**Problem requirements:** The response must consist of all the entries, duplicated without alteration.

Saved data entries
· · · · ·

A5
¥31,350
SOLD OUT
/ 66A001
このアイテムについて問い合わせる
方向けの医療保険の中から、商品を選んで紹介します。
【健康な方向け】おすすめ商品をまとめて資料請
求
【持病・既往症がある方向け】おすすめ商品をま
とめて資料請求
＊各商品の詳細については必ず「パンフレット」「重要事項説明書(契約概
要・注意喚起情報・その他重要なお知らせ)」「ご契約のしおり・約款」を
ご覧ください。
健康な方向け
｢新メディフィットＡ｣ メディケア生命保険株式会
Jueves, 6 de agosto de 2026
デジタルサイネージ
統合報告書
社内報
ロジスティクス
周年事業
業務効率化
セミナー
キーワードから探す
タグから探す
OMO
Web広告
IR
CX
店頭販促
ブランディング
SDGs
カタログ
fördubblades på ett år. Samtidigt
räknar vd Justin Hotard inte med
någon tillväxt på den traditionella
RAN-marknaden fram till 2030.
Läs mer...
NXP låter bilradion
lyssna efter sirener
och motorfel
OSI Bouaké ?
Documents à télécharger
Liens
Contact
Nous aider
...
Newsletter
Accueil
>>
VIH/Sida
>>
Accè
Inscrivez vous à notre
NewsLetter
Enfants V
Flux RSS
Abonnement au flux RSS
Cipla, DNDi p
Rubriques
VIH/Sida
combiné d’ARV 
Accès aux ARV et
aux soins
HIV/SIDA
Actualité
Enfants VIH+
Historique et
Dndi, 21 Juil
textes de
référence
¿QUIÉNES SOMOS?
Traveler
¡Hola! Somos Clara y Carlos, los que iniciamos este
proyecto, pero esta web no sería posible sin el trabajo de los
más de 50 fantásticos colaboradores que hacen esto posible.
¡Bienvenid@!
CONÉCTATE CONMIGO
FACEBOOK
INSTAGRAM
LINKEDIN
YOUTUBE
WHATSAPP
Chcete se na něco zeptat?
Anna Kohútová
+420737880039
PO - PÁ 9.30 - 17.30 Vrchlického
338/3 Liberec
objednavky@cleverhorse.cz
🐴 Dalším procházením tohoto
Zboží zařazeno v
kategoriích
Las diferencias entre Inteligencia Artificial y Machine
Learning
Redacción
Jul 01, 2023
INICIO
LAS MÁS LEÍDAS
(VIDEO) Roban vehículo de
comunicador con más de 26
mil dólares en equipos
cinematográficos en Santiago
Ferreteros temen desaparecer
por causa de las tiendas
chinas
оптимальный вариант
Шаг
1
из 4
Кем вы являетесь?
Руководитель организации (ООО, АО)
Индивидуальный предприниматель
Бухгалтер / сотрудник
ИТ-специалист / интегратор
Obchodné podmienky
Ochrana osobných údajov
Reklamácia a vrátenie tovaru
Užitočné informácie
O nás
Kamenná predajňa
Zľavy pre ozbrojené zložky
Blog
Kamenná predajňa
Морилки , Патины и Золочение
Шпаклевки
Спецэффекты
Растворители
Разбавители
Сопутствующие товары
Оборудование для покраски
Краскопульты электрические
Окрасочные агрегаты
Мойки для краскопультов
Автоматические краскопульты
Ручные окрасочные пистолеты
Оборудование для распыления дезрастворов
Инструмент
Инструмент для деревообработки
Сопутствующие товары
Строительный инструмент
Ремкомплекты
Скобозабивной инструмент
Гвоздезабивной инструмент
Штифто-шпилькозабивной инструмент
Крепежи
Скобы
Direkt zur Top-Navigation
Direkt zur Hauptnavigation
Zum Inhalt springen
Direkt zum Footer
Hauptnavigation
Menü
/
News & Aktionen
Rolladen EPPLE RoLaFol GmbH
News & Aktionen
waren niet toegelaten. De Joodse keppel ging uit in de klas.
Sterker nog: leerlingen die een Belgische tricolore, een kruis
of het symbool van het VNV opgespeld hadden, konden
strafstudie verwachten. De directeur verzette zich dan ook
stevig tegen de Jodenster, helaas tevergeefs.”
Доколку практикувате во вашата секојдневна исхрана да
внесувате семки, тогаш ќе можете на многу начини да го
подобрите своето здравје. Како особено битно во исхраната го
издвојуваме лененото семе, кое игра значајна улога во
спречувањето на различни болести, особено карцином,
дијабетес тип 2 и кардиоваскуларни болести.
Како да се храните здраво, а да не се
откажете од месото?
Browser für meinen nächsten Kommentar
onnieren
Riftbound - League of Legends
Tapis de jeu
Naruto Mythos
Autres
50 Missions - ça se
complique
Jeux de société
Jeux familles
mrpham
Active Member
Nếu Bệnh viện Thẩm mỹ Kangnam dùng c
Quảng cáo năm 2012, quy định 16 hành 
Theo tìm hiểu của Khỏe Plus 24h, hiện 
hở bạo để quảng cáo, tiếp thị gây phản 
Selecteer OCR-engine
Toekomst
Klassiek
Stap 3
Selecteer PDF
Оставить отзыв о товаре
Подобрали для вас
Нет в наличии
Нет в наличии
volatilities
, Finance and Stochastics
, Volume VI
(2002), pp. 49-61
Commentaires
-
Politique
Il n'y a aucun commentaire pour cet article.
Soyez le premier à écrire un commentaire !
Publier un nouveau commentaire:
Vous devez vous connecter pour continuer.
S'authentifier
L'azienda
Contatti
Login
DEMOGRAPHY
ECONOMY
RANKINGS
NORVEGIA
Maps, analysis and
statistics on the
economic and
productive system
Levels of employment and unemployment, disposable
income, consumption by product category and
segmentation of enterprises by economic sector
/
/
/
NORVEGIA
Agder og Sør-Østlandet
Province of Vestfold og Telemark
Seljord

· · · · ·

**Response for this exercise:**
A5
¥31,350
SOLD OUT
/ 66A001
このアイテムについて問い合わせる
方向けの医療保険の中から、商品を選んで紹介します。
【健康な方向け】おすすめ商品をまとめて資料請
求
【持病・既往症がある方向け】おすすめ商品をま
とめて資料請求
＊各商品の詳細については必ず「パンフレット」「重要事項説明書(契約概
要・注意喚起情報・その他重要なお知らせ)」「ご契約のしおり・約款」を
ご覧ください。
健康な方向け
｢新メディフィットＡ｣ メディケア生命保険株式会
Jueves, 6 de agosto de 2026
デジタルサイネージ
統合報告書
社内報
ロジスティクス
周年事業
業務効率化
セミナー
キーワードから探す
タグから探す
OMO
Web広告
IR
CX
店頭販促
ブランディング
SDGs
カタログ
fördubblades på ett år. Samtidigt
räknar vd Justin Hotard inte med
någon tillväxt på den traditionella
RAN-marknaden fram till 2030.
Läs mer...
NXP låter bilradion
lyssna efter sirener
och motorfel
OSI Bouaké ?
Documents à télécharger
Liens
Contact
Nous aider
...
Newsletter
Accueil
>>
VIH/Sida
>>
Accè
Inscrivez vous à notre
NewsLetter
Enfants V
Flux RSS
Abonnement au flux RSS
Cipla, DNDi p
Rubriques
VIH/Sida
combiné d’ARV 
Accès aux ARV et
aux soins
HIV/SIDA
Actualité
Enfants VIH+
Historique et
Dndi, 21 Juil
textes de
référence
¿QUIÉNES SOMOS?
Traveler
¡Hola! Somos Clara y Carlos, los que iniciamos este
proyecto, pero esta web no sería posible sin el trabajo de los
más de 50 fantásticos colaboradores que hacen esto posible.
¡Bienvenid@!
CONÉCTATE CONMIGO
FACEBOOK
INSTAGRAM
LINKEDIN
YOUTUBE
WHATSAPP
Chcete se na něco zeptat?
Anna Kohútová
+420737880039
PO - PÁ 9.30 - 17.30 Vrchlického
338/3 Liberec
objednavky@cleverhorse.cz
🐴 Dalším procházením tohoto
Zboží zařazeno v
kategoriích
Las diferencias entre Inteligencia Artificial y Machine
Learning
Redacción
Jul 01, 2023
INICIO
LAS MÁS LEÍDAS
(VIDEO) Roban vehículo de
comunicador con más de 26
mil dólares en equipos
cinematográficos en Santiago
Ferreteros temen desaparecer
por causa de las tiendas
chinas
оптимальный вариант
Шаг
1
из 4
Кем вы являетесь?
Руководитель организации (ООО, АО)
Индивидуальный предприниматель
Бухгалтер / сотрудник
ИТ-специалист / интегратор
Obchodné podmienky
Ochrana osobných údajov
Reklamácia a vrátenie tovaru
Užitočné informácie
O nás
Kamenná predajňa
Zľavy pre ozbrojené zložky
Blog
Kamenná predajňa
Морилки , Патины и Золочение
Шпаклевки
Спецэффекты
Растворители
Разбавители
Сопутствующие товары
Оборудование для покраски
Краскопульты электрические
Окрасочные агрегаты
Мойки для краскопультов
Автоматические краскопульты
Ручные окрасочные пистолеты
Оборудование для распыления дезрастворов
Инструмент
Инструмент для деревообработки
Сопутствующие товары
Строительный инструмент
Ремкомплекты
Скобозабивной инструмент
Гвоздезабивной инструмент
Штифто-шпилькозабивной инструмент
Крепежи
Скобы
Direkt zur Top-Navigation
Direkt zur Hauptnavigation
Zum Inhalt springen
Direkt zum Footer
Hauptnavigation
Menü
/
News & Aktionen
Rolladen EPPLE RoLaFol GmbH
News & Aktionen
waren niet toegelaten. De Joodse keppel ging uit in de klas.
Sterker nog: leerlingen die een Belgische tricolore, een kruis
of het symbool van het VNV opgespeld hadden, konden
strafstudie verwachten. De directeur verzette zich dan ook
stevig tegen de Jodenster, helaas tevergeefs.”
Доколку практикувате во вашата секојдневна исхрана да
внесувате семки, тогаш ќе можете на многу начини да го
подобрите своето здравје. Како особено битно во исхраната го
издвојуваме лененото семе, кое игра значајна улога во
спречувањето на различни болести, особено карцином,
дијабетес тип 2 и кардиоваскуларни болести.
Како да се храните здраво, а да не се
откажете од месото?
Browser für meinen nächsten Kommentar
onnieren
Riftbound - League of Legends
Tapis de jeu
Naruto Mythos
Autres
50 Missions - ça se
complique
Jeux de société
Jeux familles
mrpham
Active Member
Nếu Bệnh viện Thẩm mỹ Kangnam dùng c
Quảng cáo năm 2012, quy định 16 hành 
Theo tìm hiểu của Khỏe Plus 24h, hiện 
hở bạo để quảng cáo, tiếp thị gây phản 
Selecteer OCR-engine
Toekomst
Klassiek
Stap 3
Selecteer PDF
Оставить отзыв о товаре
Подобрали для вас
Нет в наличии
Нет в наличии
volatilities
, Finance and Stochastics
, Volume VI
(2002), pp. 49-61
Commentaires
-
Politique
Il n'y a aucun commentaire pour cet article.
Soyez le premier à écrire un commentaire !
Publier un nouveau commentaire:
Vous devez vous connecter pour continuer.
S'authentifier
L'azienda
Contatti
Login
DEMOGRAPHY
ECONOMY
RANKINGS
NORVEGIA
Maps, analysis and
statistics on the
economic and
productive system
Levels of employment and unemployment, disposable
income, consumption by product category and
segmentation of enterprises by economic sector
/
/
/
NORVEGIA
Agder og Sør-Østlandet
Province of Vestfold og Telemark
Seljord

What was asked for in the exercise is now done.